Наша богословская мысль, рассматривая c XVIII по XIX вв. вопросы богослужебного содержания, неосознанно потеряла некоторые традиционные направления своего исследования. Скорее всего, в силу сложившихся исторических обстоятельств наше богословие перестало полноценно черпать истоки своего мышления в святоотеческом наследии. Были преданы забвению традиционные богословские представления, выработанные святоотеческим видением, без которого невозможно подлинное богословие. В результате новые представления о литургическом богословии стали отличатся известной противоречивостью понятий. Конечно, на официальном уровне этого никто и никогда не провозглашал, но в богословских произведениях ощущался большой дефицит патристического содержания. Новые тенденции религиозного сознания не могли не оказать определенное влияние и на церковную жизнь. Создался некоторый вакуум в богослужебной жизни, вакуум, который стал более всего проявляться в пассивном и неосознанном участии мирян в богослужении. Первое свидетельство начала такого преобразования сказалось на литургии: главное таинство Церкви в восприятии мирян получило если не второстепенное положение, то все равно стало соотноситься с некоторыми церковными обрядами, как например, с водосвятным молебном или акафистом. Литургия как фундамент, на котором стоит Церковь, теперь представлялась верующим просто некоторым религиозным ритуалом, заключавшимся не в активном причащении, а в исполнении церковных дисциплинарных предписаний - поставить свечи, подать записку и приложиться к иконе. Но если нет причащения, какой же смысл служить литургию? Эти тенденции, проявившиеся в евхаристическом богословии и благочестии, привели к практике редкого причащения. Причастие стало занимать все менее заметное место, а миряне все больше становились пассивными зрителями и слушателями службы, но не участниками. Такая литургическая практика и отразившееся в ней богословие создали некоторую явно не православную атмосферу, в которой внешнее благочестие затемнило подлинную литургическую жизнь.

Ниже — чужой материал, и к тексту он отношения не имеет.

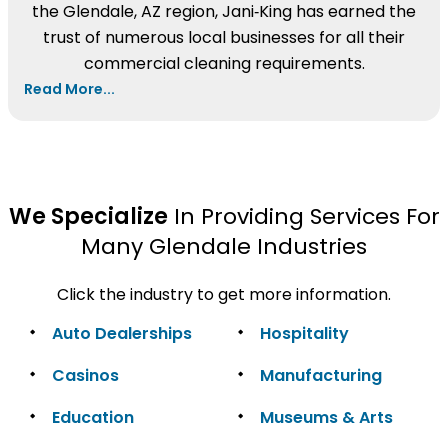
the Glendale, AZ region, Jani‑King has earned the
trust of numerous local businesses for all their
commercial cleaning requirements.
Read More...
We Specialize
In Providing Services For
Many Glendale Industries
Click the industry to get more information.
Auto Dealerships
Hospitality
Casinos
Manufacturing
Education
Museums & Arts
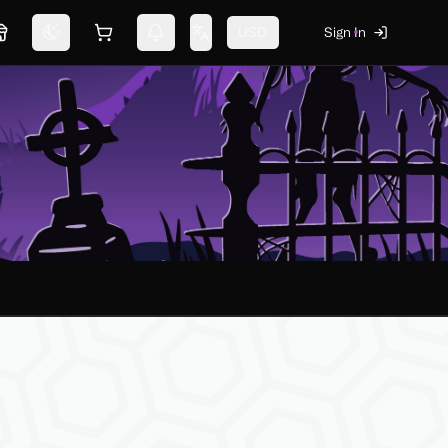
USD
Sign In
Marketplace
Switch theme
Shopping cart
Notifications
Change language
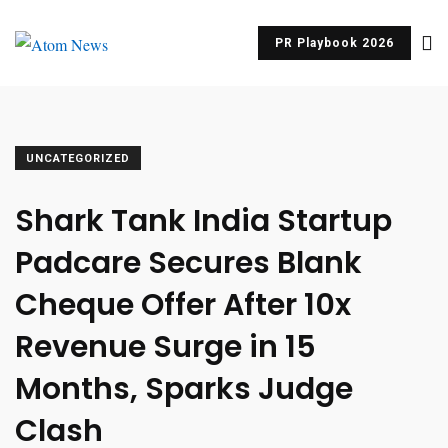
PR Playbook 2026
UNCATEGORIZED
Shark Tank India Startup
Padcare Secures Blank
Cheque Offer After 10x
Revenue Surge in 15
Months, Sparks Judge
Clash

Стандарты современного богословского мышления требуют комплексного подхода к решению этих вопросов. Необходимо помнить, что подход должен быть принципиально новым, поскольку многие аспекты перечисленных проблем уже неоднократно были рассмотрены. Я хотел бы отметить, что в своих высказываниях и рассуждениях не призываю к реформам и изменениям богослужебного порядка. В современном религиозном сознании наличествует очень строгий и ярко проявляющийся консерватизм, который не нуждается в особом формулировании. Чтобы избежать недоразумений и зачастую безосновательной критики и осуждения, хочу отметить, что по своему богословскому определению не принадлежу к числу тех верующих, для которых реформа современной богослужебной практики стоит на повестке дня. Реформы могут быть разные, причем их положительность или отрицательность должны определяться полноценным рассмотрением как внешних, так и внутренних обстоятельств, в которых рождается реформа. Только после такого анализа мы получаем возможность реально оценить потребность к определенному реформированию и понять причину его возникновения. Любое реформирование устойчивых принципов и глубоко укоренившихся норм имеет свою цену и поэтому должно быть весьма внимательным и осторожным. На наш взгляд, конкретная проблема лежит не в реформе богослужебной практики (хотя в современной практике мы встречаем некоторые моменты, явно не соответствующие соборному духу Православия), а где-то гораздо глубже, в разрыве, произошедшем между Евхаристией и экклезиологическим, а также эсхатологическим измерениями, и способствовавшем утрате того места, которое Евхаристии принадлежит по существу.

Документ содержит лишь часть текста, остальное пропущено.